### WORK ITEM
Within the material, how many of the lines include the word "сооружения"? State only that number.

..........

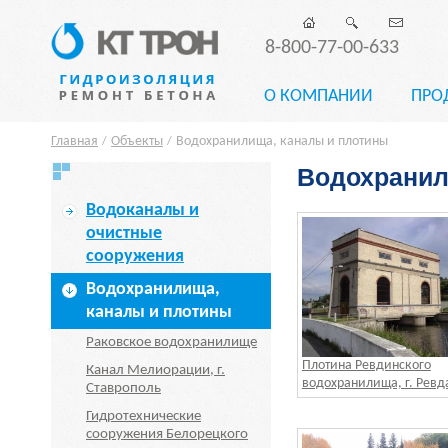
8-800-77-00-633
О КОМПАНИИ
ПРО
Главная
Объекты
Водохранилища, каналы и плотины
/
/
Водохранил
Водоканалы и
очистные
сооружения
Водохранилища,
каналы и плотины
Раковское водохранилище
Плотина Ревдинского
Канал Мелиорации, г.
водохранилища, г. Ревд
Ставрополь
Гидротехнические
сооружения Белорецкого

..........

### COMPLETED TASK
2